Фрэнни перевела взгляд на свою левую руку. Она держала книжицу в горохово-зеленом матерчатом переплете.

— Эта? Ой, это просто, — ответила она. Открыла сумочку, впихнула туда книжку и двинулась за Лейном по долгому перрону к стоянке такси. Взяла Лейна под руку и говорила сама почти всю дорогу — если не всю. Во-первых, что-то насчет платья в чемодане, которое нужно погладить. Сообщила, что купила очень миленький такой утюжок, как из кукольного домика, но забыла взять его с собой. Сказала, что, похоже, знала всего трех девушек в поезде — Марту Фаррар, Типпи Тиббетт и Элинор-как-то, с которой познакомилась сто лет назад, еще в интернате — в Экзетере или где-то. А все остальные в поезде, сказала Фрэнни, на вид очень такие Смиты, кроме двух абсолютно из Вассара и еще одной абсюлютнейше из Беннингтона или Сары Лоуренс. Та, что из Беннингтона-Сары-Лоуренс, как будто всю поездку просидела в сортире — лепила, рисовала или еще что-нибудь, или как будто у нее под платье трико надето. Лейн, шедший как-то слишком уж быстро, пожалел, что не вышло устроить Фрэнни в Крофт-Хаус — это, конечно, было безнадежно, — но он зато определил ее в такое славное уютное местечко. Маленькое, но там чисто и все такое. Ей понравится, сказал он, и Фрэнни мгновенно представились меблирашки, обшитые белой дранкой. В комнате три девушки, друг с другом не знакомые. Кто заселился первой, той и продавленная тахта, а остальным достанется двуспальная кровать с абсолютно невообразимым матрасом.

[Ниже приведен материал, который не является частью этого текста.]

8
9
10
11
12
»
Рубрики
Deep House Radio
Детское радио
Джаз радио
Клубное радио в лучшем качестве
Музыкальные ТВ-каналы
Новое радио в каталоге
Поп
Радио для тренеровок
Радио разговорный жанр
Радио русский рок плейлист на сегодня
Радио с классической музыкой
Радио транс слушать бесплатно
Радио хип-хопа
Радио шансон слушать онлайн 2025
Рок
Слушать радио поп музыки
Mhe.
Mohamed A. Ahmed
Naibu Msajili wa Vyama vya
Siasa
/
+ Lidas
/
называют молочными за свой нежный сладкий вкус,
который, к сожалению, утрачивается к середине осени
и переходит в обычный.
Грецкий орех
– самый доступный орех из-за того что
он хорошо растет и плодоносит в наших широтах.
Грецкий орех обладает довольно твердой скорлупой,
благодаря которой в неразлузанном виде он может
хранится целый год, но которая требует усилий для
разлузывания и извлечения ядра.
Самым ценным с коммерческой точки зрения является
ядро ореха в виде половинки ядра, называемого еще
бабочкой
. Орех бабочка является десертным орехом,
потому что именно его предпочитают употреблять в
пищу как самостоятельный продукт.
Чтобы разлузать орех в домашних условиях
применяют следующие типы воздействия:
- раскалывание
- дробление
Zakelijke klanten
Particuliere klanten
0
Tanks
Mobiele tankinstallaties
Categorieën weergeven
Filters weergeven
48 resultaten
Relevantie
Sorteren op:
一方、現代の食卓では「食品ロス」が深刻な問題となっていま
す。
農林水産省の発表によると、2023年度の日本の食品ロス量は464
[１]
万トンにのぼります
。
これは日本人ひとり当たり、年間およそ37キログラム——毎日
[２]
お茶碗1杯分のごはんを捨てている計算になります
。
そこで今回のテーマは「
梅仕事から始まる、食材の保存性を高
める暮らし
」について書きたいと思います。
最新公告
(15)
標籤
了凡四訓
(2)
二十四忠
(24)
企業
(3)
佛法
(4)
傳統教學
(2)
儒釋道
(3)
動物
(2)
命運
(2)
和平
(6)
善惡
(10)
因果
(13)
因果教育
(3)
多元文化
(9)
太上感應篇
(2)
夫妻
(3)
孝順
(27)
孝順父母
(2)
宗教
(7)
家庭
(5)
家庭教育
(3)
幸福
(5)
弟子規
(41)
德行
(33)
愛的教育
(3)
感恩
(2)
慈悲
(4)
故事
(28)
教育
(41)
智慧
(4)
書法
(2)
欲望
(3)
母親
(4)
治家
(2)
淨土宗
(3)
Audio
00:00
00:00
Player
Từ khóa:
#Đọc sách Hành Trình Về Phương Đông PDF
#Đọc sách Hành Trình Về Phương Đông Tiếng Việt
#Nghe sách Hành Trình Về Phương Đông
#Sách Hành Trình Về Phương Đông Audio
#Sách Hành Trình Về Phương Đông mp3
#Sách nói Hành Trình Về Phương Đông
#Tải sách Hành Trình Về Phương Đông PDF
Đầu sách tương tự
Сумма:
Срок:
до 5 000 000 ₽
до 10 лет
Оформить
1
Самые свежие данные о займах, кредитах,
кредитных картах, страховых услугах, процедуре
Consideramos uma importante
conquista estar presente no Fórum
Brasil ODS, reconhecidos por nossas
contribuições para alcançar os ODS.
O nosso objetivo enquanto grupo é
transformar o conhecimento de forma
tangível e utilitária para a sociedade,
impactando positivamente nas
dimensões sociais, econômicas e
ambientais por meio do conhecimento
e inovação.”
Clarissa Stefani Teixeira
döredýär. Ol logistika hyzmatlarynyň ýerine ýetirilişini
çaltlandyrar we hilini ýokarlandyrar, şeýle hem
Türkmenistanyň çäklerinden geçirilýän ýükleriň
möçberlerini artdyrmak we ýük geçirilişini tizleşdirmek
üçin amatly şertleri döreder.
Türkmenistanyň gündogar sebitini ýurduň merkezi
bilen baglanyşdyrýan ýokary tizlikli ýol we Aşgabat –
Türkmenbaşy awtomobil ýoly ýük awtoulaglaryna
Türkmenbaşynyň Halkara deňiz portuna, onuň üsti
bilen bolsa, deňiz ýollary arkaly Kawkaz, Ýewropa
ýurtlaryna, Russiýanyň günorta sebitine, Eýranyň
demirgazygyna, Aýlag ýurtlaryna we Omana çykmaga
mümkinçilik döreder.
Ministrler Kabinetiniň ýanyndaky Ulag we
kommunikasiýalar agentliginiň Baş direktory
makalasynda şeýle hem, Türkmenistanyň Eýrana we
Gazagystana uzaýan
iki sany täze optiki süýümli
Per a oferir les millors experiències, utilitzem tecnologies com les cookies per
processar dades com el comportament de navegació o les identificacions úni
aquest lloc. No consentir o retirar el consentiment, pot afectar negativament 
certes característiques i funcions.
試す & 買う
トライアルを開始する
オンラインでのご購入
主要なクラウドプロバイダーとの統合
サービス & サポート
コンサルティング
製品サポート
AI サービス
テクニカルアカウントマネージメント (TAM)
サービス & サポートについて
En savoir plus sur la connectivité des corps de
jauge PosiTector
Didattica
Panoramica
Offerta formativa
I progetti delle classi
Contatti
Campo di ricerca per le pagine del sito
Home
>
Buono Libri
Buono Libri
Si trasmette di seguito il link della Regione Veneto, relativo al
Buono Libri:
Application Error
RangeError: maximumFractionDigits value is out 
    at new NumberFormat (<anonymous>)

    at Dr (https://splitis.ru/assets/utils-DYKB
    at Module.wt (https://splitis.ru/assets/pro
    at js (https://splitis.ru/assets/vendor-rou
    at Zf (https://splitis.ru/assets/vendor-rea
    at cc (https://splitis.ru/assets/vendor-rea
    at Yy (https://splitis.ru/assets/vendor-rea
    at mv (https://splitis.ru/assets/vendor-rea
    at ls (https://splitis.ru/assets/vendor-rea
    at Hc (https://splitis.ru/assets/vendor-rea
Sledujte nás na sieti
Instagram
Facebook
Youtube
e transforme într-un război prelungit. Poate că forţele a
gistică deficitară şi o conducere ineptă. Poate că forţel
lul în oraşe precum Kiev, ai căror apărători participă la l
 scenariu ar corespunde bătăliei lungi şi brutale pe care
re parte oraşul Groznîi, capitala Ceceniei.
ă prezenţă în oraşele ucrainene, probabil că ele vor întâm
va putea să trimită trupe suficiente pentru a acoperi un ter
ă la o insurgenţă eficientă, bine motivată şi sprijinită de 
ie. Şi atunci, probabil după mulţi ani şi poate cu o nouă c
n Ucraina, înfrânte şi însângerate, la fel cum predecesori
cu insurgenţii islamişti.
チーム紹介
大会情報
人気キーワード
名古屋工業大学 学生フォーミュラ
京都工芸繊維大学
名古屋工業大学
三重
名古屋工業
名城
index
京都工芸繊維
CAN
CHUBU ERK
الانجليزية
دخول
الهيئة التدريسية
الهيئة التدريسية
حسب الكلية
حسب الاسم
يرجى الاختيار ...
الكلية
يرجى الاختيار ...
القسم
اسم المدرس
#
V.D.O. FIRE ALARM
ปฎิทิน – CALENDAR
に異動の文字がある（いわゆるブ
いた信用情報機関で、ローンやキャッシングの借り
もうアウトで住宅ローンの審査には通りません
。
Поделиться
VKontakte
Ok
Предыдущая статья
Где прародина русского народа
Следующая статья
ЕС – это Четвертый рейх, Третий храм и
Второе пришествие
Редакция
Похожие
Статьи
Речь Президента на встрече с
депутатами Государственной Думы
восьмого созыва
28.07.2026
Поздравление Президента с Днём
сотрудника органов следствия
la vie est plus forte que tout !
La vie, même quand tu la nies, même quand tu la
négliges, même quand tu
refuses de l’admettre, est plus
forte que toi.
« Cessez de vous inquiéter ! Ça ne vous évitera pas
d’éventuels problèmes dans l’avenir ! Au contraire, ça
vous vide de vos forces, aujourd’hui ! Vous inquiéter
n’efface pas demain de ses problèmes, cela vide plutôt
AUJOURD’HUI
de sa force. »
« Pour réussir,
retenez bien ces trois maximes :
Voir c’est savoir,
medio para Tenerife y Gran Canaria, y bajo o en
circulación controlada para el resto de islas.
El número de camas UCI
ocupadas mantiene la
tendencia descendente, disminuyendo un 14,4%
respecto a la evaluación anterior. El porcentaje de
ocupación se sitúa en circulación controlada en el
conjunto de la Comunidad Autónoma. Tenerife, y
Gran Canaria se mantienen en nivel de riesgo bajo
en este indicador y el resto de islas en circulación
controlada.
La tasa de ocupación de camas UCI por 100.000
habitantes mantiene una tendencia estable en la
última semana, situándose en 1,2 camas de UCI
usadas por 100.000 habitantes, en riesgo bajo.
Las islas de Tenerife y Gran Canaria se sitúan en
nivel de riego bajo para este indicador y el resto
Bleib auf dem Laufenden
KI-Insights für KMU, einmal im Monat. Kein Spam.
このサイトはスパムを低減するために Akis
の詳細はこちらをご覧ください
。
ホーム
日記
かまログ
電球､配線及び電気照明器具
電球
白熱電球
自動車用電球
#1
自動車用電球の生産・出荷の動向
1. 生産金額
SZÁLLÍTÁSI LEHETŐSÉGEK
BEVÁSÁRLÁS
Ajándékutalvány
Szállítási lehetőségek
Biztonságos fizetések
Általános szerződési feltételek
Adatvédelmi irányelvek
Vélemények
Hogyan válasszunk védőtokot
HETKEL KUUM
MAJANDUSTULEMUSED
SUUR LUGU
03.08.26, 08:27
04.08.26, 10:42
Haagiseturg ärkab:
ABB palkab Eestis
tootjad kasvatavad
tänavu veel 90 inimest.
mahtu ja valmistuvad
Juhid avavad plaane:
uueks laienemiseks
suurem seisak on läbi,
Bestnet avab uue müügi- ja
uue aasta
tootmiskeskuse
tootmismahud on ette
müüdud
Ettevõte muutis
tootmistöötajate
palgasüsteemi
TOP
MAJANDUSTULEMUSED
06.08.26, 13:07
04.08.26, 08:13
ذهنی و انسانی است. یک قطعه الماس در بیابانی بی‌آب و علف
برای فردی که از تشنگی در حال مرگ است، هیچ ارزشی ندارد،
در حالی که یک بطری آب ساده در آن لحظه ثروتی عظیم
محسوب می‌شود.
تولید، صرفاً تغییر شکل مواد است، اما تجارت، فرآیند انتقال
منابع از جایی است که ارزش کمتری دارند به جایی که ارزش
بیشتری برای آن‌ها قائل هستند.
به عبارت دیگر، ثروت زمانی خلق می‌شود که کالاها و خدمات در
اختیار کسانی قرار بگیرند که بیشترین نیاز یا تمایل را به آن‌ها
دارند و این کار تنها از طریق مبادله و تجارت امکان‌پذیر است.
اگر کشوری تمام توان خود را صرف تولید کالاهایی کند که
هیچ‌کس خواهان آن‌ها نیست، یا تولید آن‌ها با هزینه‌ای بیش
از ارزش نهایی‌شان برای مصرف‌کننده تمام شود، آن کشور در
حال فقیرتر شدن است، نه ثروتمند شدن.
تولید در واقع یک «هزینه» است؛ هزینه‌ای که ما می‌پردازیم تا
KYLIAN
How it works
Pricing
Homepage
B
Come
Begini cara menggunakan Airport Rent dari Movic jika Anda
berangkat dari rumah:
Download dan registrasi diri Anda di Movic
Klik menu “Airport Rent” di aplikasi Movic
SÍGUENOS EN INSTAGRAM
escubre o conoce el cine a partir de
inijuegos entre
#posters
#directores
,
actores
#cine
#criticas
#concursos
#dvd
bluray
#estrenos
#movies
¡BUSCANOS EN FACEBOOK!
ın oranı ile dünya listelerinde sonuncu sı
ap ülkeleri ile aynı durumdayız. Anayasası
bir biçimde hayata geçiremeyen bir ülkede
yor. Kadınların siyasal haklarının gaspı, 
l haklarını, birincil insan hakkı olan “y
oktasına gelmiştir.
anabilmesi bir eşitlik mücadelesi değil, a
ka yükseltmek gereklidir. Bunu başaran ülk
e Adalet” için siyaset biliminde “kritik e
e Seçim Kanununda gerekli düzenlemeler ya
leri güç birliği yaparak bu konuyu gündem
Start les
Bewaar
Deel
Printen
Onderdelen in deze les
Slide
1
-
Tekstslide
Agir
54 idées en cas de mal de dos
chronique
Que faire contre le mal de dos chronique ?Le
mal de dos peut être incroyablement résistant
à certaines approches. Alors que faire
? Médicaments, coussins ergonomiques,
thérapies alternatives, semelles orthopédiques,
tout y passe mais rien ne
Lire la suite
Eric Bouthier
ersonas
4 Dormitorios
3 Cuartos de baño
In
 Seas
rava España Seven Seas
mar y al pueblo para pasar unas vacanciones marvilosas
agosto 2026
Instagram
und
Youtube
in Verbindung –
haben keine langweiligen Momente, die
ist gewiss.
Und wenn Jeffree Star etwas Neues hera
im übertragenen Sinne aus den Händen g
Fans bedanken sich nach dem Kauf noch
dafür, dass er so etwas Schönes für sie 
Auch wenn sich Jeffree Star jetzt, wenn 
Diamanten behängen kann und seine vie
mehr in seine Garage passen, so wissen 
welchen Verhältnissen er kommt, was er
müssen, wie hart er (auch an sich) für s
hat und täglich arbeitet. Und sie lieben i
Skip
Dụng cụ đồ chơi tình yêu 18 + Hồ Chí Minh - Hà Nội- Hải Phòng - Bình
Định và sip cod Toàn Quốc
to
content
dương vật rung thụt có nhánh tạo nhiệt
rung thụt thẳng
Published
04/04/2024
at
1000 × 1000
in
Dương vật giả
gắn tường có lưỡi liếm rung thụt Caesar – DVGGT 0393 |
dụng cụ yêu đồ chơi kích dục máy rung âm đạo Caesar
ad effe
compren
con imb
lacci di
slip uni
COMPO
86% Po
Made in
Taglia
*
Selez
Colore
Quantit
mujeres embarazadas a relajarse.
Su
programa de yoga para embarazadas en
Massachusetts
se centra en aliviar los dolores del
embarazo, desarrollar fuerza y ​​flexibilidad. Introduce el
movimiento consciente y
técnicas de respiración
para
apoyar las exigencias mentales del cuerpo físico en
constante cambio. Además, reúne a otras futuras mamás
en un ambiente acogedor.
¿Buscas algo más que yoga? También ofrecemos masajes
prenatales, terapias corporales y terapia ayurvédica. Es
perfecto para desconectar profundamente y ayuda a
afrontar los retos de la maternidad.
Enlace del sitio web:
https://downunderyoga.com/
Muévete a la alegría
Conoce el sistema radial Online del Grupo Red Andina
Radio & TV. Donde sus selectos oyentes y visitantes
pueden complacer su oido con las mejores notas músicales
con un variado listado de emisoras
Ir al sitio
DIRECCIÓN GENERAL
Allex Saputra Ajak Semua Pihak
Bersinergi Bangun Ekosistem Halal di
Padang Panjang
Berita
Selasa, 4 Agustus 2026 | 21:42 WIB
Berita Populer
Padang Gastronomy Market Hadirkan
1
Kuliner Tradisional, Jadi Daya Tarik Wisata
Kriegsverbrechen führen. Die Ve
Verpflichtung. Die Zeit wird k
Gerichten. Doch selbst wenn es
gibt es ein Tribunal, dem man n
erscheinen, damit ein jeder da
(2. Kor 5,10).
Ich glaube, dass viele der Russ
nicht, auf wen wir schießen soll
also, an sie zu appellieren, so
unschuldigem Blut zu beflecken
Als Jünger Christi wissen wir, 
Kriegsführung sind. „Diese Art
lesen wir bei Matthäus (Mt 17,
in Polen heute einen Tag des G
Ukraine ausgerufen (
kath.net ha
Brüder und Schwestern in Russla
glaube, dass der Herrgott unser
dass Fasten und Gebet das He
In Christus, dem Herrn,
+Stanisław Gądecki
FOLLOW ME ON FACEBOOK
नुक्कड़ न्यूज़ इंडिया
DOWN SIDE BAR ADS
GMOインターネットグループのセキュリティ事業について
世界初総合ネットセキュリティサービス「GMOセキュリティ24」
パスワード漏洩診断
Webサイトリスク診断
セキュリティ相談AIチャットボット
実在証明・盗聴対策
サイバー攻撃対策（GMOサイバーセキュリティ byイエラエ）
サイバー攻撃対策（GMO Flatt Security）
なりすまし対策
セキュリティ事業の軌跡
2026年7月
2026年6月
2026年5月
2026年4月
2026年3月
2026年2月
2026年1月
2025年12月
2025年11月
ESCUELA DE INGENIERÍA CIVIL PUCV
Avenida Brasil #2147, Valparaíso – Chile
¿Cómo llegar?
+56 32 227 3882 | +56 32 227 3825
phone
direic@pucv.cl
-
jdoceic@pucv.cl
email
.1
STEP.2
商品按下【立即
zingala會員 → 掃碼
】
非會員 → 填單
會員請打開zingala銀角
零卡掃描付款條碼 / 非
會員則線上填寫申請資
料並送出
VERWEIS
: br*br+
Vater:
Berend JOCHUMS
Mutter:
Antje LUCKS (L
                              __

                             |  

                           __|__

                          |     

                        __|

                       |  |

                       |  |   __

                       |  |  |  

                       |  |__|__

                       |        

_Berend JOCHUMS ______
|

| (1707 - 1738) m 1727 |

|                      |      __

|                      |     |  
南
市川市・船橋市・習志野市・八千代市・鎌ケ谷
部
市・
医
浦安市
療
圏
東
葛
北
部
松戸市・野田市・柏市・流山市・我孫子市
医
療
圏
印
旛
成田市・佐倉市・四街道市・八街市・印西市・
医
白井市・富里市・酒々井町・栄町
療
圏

— Мило, — энергично сказала она. Иногда дьявольски трудно скрывать, как раздражает общая мужская неумелость, а в частности — неумелость Лейна. Ей вспомнился дождливый вечер в Нью-Йорке, сразу после театра, когда Лейн с подозрительным избытком тротуарного благородства позволил этому кошмарному дядьке в смокинге увести у себя из-под носа такси. Это-то еще ничего — то есть, господи, вот был бы ужас, если б она была мужчиной и ловила такси под дождем, — но она помнила этот кошмарный, очень злой взгляд, что Лейн бросил на нее, возвращаясь на свою тротуарную вахту. Теперь же, странно мучаясь от того, что вспомнила это и кое-что еще, Фрэнни пожала локоть Лейна с напускной теплотой. Они сели в такси. Темно-синий чемодан с белой кожаной обвязкой отправился вперед, к водителю.